While Ponsford currently sources his grapes from the Wild Dog Vineyard – as well as some other small sites – which is managed by Downie and Patrick Sullivan, his renovated home vineyard represents the future for Entropy. “The vineyard, in Baw Baw Shire, had a multitude of problems,” says Ponsford. “The worst being blackberries that had completely grown over the vines. The site itself is awesome, but I’ve spent the last seven months trying to get it into shape. It’s been incredibly tough both physically and mentally but there’s a crop out there now that will probably produce the best wines I’ve made so far.

“Baw Baw Shire is an incredible place to grow, well, anything really. The climate is cool, it always rains, and we have these incredible red volcanic soils that are structured, deep, old and nutrient rich. If there’s a place in Australia that we should be growing grapes, it’s here.”

Ponsford notes that the conditions that make it ideal also make it a huge challenge for vignerons. “The constant rain leads to incredibly high disease pressure, the lush green landscape leads to massive bird pressure, and the cold can lead to very low yields and difficulty ripening many grape varieties.
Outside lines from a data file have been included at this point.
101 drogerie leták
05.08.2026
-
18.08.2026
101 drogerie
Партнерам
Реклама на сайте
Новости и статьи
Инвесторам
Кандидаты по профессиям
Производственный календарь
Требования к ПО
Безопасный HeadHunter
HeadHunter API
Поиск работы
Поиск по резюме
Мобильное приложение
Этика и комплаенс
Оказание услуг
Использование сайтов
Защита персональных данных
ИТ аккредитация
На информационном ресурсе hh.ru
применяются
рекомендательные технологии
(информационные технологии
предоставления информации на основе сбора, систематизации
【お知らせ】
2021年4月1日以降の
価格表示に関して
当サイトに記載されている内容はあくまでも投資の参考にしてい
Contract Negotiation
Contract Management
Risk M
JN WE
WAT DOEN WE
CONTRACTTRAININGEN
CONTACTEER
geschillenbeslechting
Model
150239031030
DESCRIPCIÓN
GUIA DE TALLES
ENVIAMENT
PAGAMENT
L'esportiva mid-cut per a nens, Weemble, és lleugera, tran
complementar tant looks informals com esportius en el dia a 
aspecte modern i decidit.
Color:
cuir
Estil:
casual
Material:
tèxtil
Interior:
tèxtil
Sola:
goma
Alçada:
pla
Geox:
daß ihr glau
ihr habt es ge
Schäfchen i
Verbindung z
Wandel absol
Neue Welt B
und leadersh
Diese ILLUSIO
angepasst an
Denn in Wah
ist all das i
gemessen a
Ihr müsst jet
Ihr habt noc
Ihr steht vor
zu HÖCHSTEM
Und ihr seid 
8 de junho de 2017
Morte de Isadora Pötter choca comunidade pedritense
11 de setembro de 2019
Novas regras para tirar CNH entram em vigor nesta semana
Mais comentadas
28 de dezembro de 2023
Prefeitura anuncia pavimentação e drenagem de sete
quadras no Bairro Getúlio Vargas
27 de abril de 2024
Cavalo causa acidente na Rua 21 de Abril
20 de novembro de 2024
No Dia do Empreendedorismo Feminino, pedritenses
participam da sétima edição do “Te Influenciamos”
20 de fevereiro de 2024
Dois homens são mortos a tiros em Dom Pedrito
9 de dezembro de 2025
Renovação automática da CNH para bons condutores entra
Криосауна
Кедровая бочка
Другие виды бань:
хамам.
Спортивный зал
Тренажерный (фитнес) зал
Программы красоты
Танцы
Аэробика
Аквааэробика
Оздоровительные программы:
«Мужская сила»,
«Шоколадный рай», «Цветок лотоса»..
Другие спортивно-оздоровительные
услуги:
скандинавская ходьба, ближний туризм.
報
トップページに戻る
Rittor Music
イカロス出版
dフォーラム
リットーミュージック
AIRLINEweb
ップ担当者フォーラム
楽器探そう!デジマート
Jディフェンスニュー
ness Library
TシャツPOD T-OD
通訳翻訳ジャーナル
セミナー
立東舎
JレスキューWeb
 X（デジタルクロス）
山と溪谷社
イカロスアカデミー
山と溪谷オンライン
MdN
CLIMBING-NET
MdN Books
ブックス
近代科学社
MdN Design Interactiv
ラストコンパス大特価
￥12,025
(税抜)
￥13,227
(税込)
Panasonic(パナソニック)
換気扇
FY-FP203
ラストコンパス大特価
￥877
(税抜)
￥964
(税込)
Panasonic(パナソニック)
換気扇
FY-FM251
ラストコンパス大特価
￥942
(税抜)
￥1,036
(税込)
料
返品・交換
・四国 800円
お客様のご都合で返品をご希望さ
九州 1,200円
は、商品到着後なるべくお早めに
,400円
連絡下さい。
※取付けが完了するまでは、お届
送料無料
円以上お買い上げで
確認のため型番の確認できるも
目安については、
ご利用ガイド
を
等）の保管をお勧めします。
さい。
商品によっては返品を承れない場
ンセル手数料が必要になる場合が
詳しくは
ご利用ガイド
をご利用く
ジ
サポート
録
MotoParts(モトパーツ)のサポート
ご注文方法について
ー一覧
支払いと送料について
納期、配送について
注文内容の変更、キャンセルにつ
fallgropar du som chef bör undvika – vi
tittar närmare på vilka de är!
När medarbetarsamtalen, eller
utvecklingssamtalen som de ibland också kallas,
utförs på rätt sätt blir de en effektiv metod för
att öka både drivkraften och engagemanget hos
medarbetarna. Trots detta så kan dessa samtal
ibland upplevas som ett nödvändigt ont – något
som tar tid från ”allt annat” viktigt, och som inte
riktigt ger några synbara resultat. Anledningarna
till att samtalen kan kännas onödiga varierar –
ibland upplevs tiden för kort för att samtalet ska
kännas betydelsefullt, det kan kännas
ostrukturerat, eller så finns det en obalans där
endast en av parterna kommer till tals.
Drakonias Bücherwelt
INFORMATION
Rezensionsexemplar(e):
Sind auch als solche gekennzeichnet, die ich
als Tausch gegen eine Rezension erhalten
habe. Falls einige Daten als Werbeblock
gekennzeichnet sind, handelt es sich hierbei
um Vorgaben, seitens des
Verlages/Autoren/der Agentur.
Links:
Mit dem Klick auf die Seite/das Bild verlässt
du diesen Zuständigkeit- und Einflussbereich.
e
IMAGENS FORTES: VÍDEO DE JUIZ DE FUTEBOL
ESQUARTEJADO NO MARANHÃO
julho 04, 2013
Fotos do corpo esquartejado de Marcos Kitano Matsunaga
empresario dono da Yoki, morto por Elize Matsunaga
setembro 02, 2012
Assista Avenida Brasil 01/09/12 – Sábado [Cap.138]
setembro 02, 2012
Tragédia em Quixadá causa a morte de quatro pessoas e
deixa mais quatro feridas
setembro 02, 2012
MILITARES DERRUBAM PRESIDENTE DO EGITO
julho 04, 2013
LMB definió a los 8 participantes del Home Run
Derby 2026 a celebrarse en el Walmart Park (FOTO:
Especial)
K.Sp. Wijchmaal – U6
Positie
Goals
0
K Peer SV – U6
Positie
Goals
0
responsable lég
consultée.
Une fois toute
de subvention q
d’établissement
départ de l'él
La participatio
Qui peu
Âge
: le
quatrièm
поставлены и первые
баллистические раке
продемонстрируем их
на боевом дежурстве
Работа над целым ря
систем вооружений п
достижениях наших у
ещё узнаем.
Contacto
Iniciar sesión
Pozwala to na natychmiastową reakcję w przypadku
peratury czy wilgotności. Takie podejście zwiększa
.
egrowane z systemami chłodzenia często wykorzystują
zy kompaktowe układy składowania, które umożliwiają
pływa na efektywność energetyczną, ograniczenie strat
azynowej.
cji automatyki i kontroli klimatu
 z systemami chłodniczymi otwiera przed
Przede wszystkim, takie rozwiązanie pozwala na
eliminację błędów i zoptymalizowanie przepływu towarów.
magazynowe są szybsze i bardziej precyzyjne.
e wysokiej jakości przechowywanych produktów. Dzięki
But I think the greatest wines often come from the most difficult places. And I think we’re in a place where we could really make some great wine.”

In the winery, Ponsford describes his approach as “mostly intuitive, with a lot of help from local Gippsland winemakers,” noting that he has no over-arching dogma, remaining flexible to always learning lessons. “I’ve seen so many winemakers say absolutes that in five, ten years they’ve completely abandoned. The best I can do is say that good farming is key. After that It’s just being as gentle as possible as you usher the wine to bottle.”